Amazon SageMaker Built-in Methods Reference Guide

AWS is a leader with regards to services provided in the cloud. Learning all of them is a time-consuming and tedious exercise. Amazon provides a machine learning platform called SageMaker. After a general introduction in a previous post I will cover the built-in methods of SageMaker here.

I had excluded all marketing content and concentrated on providing only a short description. In the end I’m not the one selling the service :). My goal is to help machine learning consultants to get a well-rounded overview of the available methods. You will find reference link to every feature. Depending on your project at hand you can dive deep into a specific one.
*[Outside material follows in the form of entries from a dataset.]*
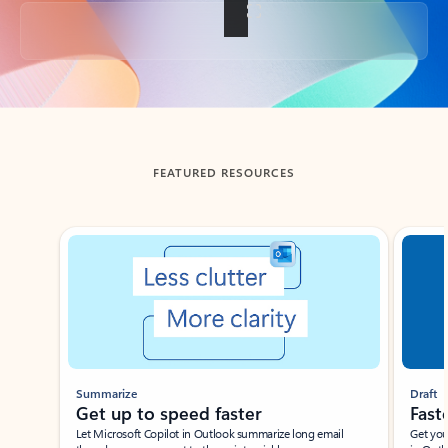
Back to tabs
FEATURED RESOURCES
Showing slide 1 of 3
Summarize
Draft
Get up to speed faster ​
Fast
Let Microsoft Copilot in Outlook summarize long email
Get you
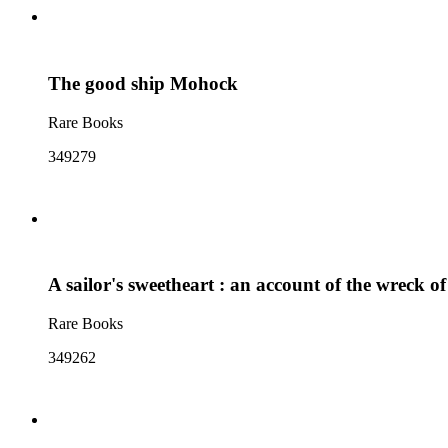
The good ship Mohock
Rare Books
349279
A sailor's sweetheart : an account of the wreck o
Rare Books
349262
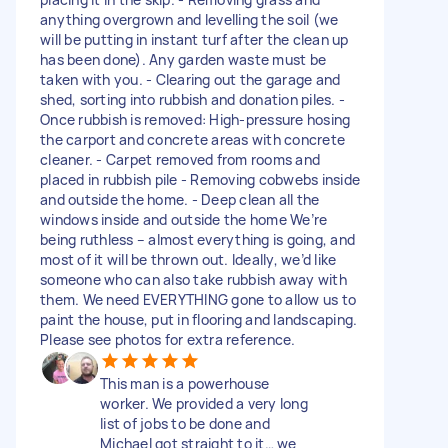
anything overgrown and levelling the soil (we
will be putting in instant turf after the clean up
has been done). Any garden waste must be
taken with you. - Clearing out the garage and
shed, sorting into rubbish and donation piles. -
Once rubbish is removed: High-pressure hosing
the carport and concrete areas with concrete
cleaner. - Carpet removed from rooms and
placed in rubbish pile - Removing cobwebs inside
and outside the home. - Deep clean all the
windows inside and outside the home We’re
being ruthless – almost everything is going, and
most of it will be thrown out. Ideally, we’d like
someone who can also take rubbish away with
them. We need EVERYTHING gone to allow us to
paint the house, put in flooring and landscaping.
Please see photos for extra reference.
This man is a powerhouse
worker. We provided a very long
list of jobs to be done and
Michael got straight to it… we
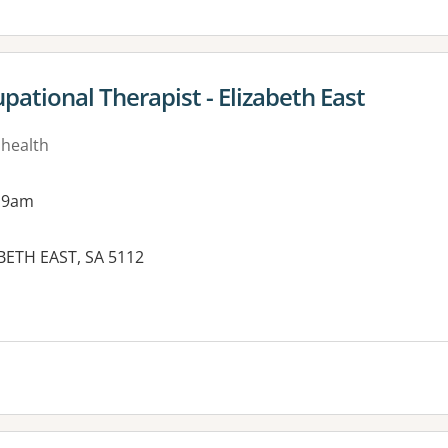
ational Therapist - Elizabeth East
 health
 9am
BETH EAST, SA 5112
es:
AWS Machine Learning Specialty

This post is also part of a series about the AWS Machine Learning Speciality (MLS-C01) exam. I have structured the content into seven separate posts. These posts can be consumed as a stand-alone material. If you are not preparing for the MLS-C01 exam you may still find the topics interesting:

Part 1: The AWS Certified Machine Learning Consultant
Part 2: The AWS Data Engineering Consultant
Part 3: Top 7 Explorative Data Analysis Methods
Part 4: Machine Learning Algorithms Overview
Part 5: AWS AI Services Overview
Part 6: Amazon SageMaker the Ultimate Guide
Part 7: Amazon SageMaker Bulit-in Methods Reference Guide

This post covers one of the domains in the MLS-C01 exam. Domain 4. Machine Learning Implementation and Operations:

4.1 Build machine learning solutions for performance, availability, scalability, resiliency, and fault tolerance.
4.2 Recommend and implement the appropriate machine learning services and features for a given problem.
4.3 Apply basic AWS security practices to machine learning solutions.
4.4 Deploy and operationalize machine learning solutions.

Amazon SageMaker

Amazon SageMaker is a fully managed service from Amazon to support all aspects of a Machine Learning model development. It has an integrated Jupyter notebook (R, Python) environment for data preparation and exploration. Using pre-built images for training and deploying models it’s extremely fast to create a scalable solution.
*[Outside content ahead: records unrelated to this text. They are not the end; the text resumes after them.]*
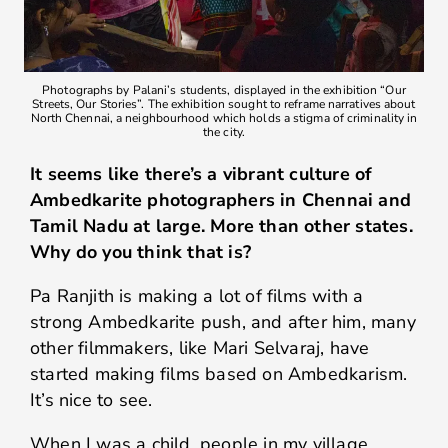
Photographs by Palani’s students, displayed in the exhibition “Our
Streets, Our Stories”. The exhibition sought to reframe narratives about
North Chennai, a neighbourhood which holds a stigma of criminality in
the city.
It seems like there’s a vibrant culture of
Ambedkarite photographers in Chennai and
Tamil Nadu at large. More than other states.
Why do you think that is?
Pa Ranjith is making a lot of films with a
strong Ambedkarite push, and after him, many
other filmmakers, like Mari Selvaraj, have
started making films based on Ambedkarism.
It’s nice to see.
When I was a child, people in my village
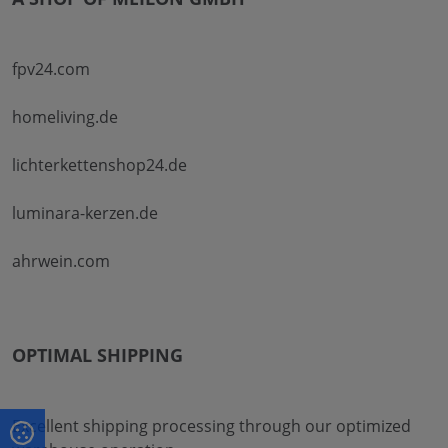
fpv24.com
homeliving.de
lichterkettenshop24.de
luminara-kerzen.de
ahrwein.com
OPTIMAL SHIPPING
Excellent shipping processing through our optimized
AWS SageMaker built-in methods

The structure of this post is somewhat unusual. Instead of writing long text for every method I will structure the content into a table per method. First, I will provide some general introduction about the rows in the table, so I can save some space by eliminating repetition.
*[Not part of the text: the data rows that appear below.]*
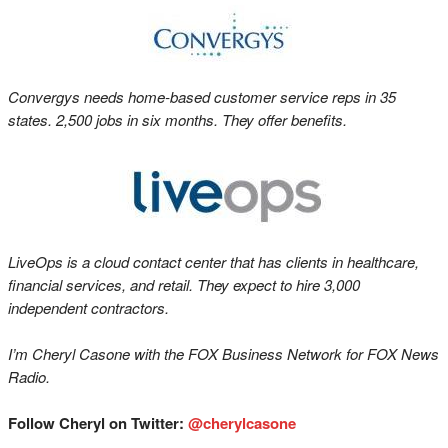
Convergys needs home-based customer service reps in 35
states. 2,500 jobs in six months. They offer benefits.
LiveOps is a cloud contact center that has clients in healthcare,
financial services, and retail. They expect to hire 3,000
independent contractors.
I’m Cheryl Casone with the FOX Business Network for FOX News
Radio.
Follow Cheryl on Twitter:
@cherylcasone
The basis of the content was this overview table from Amazon. I have extended this information with a few other aspects.

Model Aspects

Hyperparameters: will list the most important parameters, for the complete lists please see the links. Neural Net based models will always have batch_size, learning_rate, epochs as parameters, which will be shortened to: BS,LR,E.

Channels: named input data feed, typically data from S3 for train, validation and test.

File types:

CSV – text/csv; label_size=n, data has no header column, labels are assumed to be the first column(s). By default n=1, which means only the first column is the label. n=0 means no label, for unsupervised learning.
Text file – text/plain – only used for algorithms where comma cannot be used as a separator. Like BlazingText where comma has a meaning.
Protobuf RecordIO – application/x-recordio-protobuf: preferred whenever possible. https://mxnet.apache.org/api/architecture/note_data_loading#data-format
Parquet file – https://parquet.apache.org/
Augmented manifest file – application/jsonlines: one json object per line. Typically used with images to connect the image reference, label and any other input data. This format can be used for training and batch inference as well.
Json request – application/json: typically only used for single inference.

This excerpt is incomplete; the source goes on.